Kneeling: Christian H. Beitzel, Superintendent; George Gillette; Carl Sylvester
Middle Row: Floyd Montclair; Earl Bateman; Mark Mahto; Rufus Stevenson; Leo Young Wolf
Back Row: James Hall, Sr.; Jim Baker; Levi Waters

This council served from September 1946 to September 1948. George Gillette was Chairman. This 10-man council met in Elbowoods and represented the following districts: Nishu (2); Elbowoods (1); Shell Creek (2); Santee (1); Independence (2); Little Missouri-Red Butte(1) and Beaver Creek (1). Here are a few interesting facts about our leaders of 70 years ago.

Carl Sylvester and Mark Mahto attended Carlisle Indian School in Pennsylvania. Floyd Montclair graduated from Chilocco Indian School in Oklahoma in 1910. George Gillette attended Haskell Institute in Lawrence KS.

Carl Sylvester and Floyd Montclair were both accomplished musicians. A note on the back of this old photograph reads “Carl Sylvester – played in the Sousa Band” and “Floyd Montclair – good clarinetist.” In 1952, Majestic Productions secured Mr. Montclair’s permission to use a song he had written entitled “Lovely Flora.”

Sylvester, Montclair and Mahto were skillful writers and penned many articles and letters during their time of leadership. Mr. Montclair authored the pamphlet Fort Berthold Indians of North Dakota in 1945 to express opposition to the Garrison Dam project. Carl Sylvester advocated the name change from “Gros Ventre” to “Hidatsa.” In 1949, he testified in Washington DC as follows: “Our name in Indian is Hidatsa, or however you want to spell it, or Minatari, as the Mandans call us. History says we were over here in Virginia and in the Carolinas originally. We migrated by slow migration until we got west, after perhaps a thousand years, and we have settled in that territory of the Missouri River for hundreds of years. The Mandans were the first, and the Gros Ventre migrated toward Canada and many years afterward we came back. The Arikara joined us from somewhere in Nebraska about 1837, and they have been with us ever since.”

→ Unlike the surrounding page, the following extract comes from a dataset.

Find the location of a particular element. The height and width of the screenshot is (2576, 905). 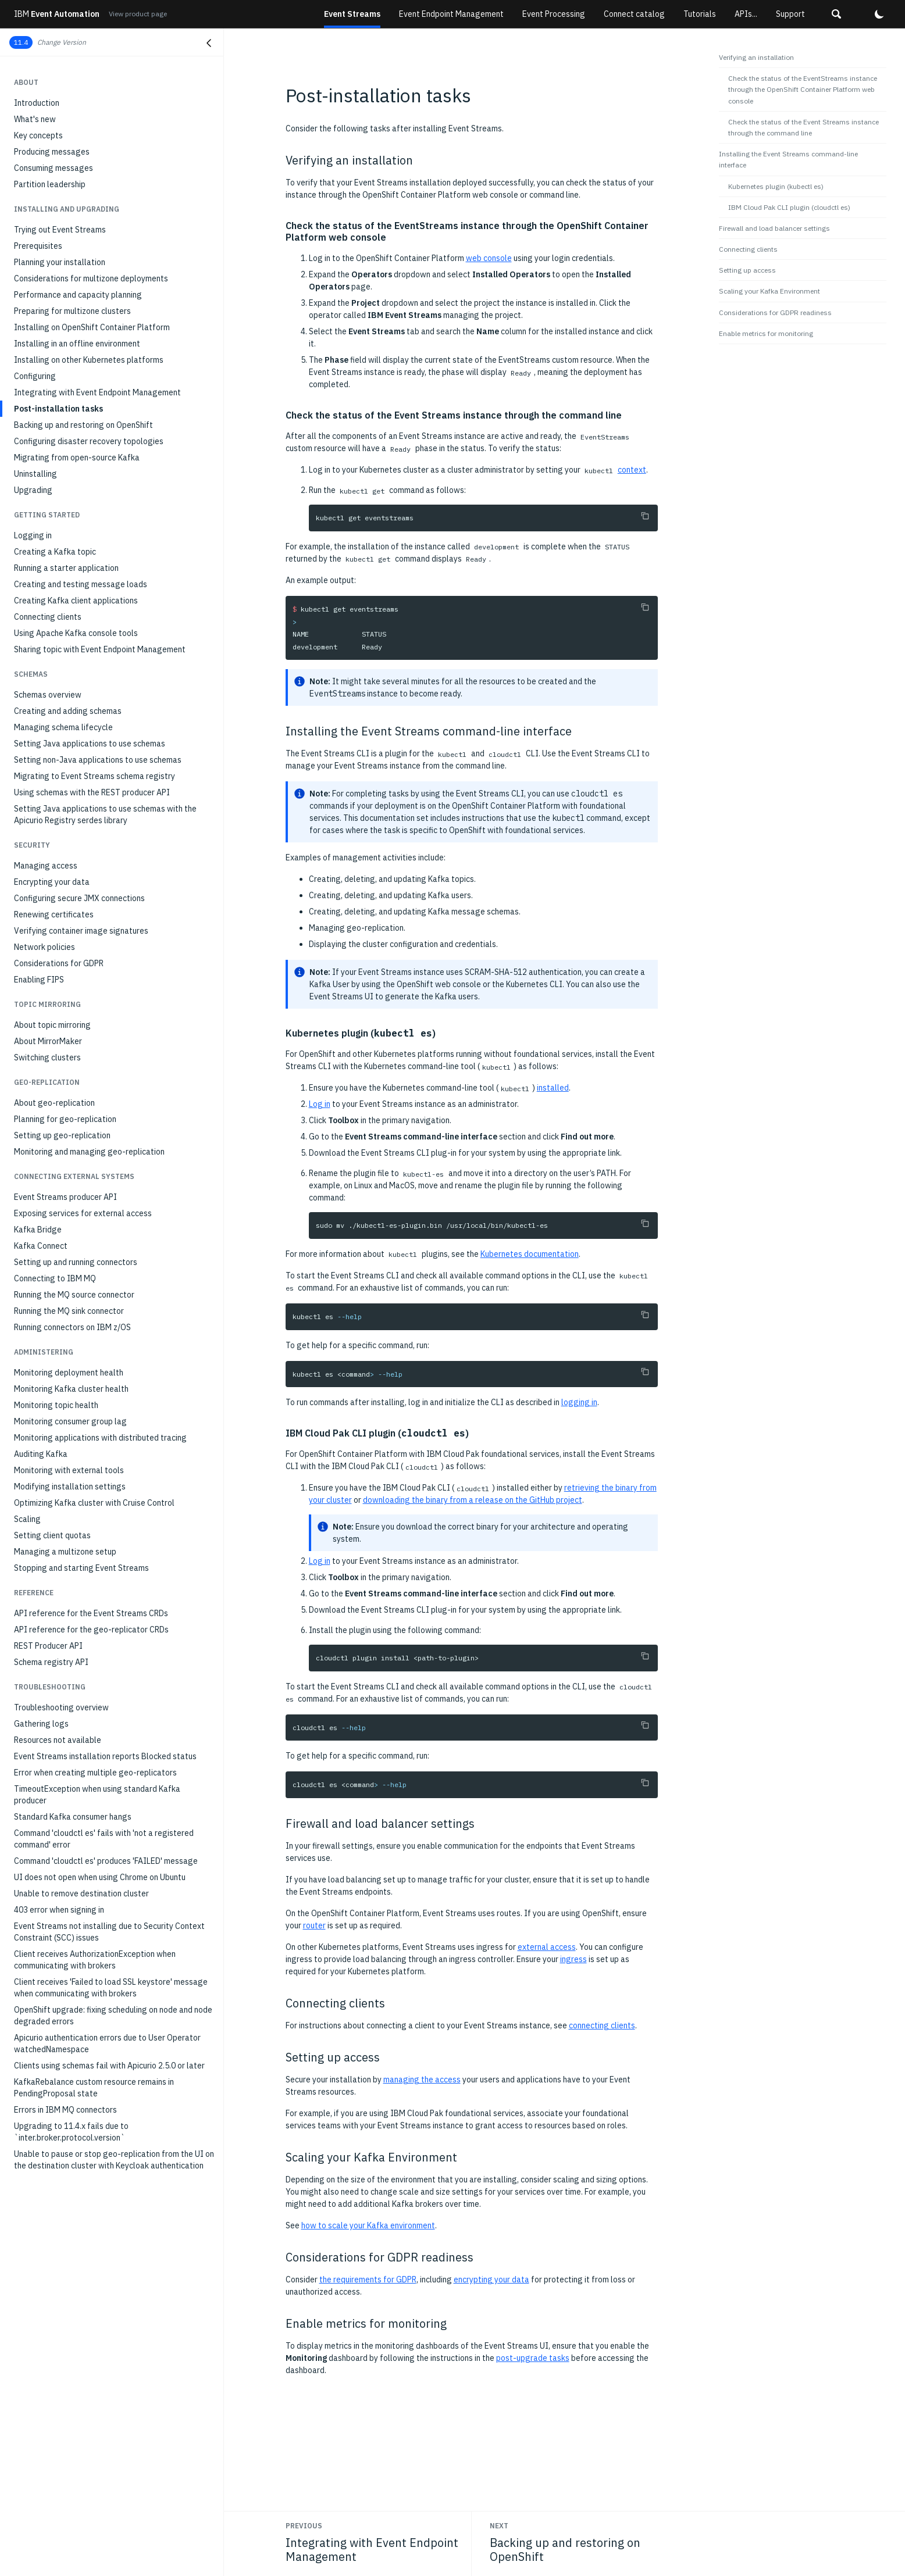

Client receives AuthorizationException when communicating with brokers is located at coordinates (95, 1960).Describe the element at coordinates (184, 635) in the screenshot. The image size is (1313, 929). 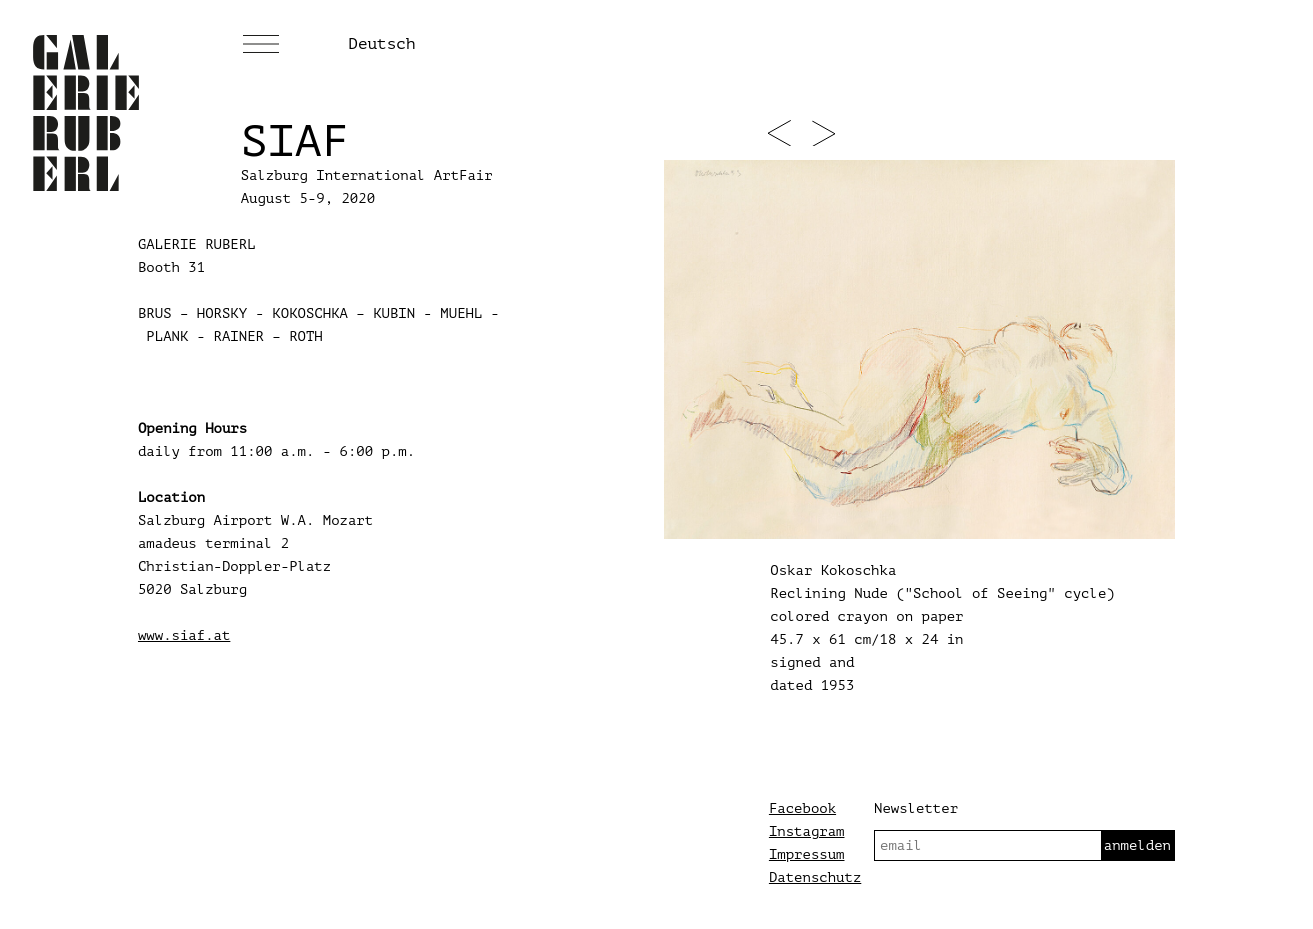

Mark Mahto testified on behalf of the Three Affiliated Tribes in several of the Congressional hearings during the Garrison Dam era. At once such meeting in 1947, he said the following: “My name is Mark Mahto, and I am a full-blooded Indian, and I am secretary of our tribal business council, and I am going to make a record today by making the shortest speech that you gentlemen ever heard, and this comes from a full-blooded Indian. I do not want to trade my land: I do not want to sell my land, and I do not want to move away from my land that I am used to for the last several hundred years. That is all that I have to say. Thank you.”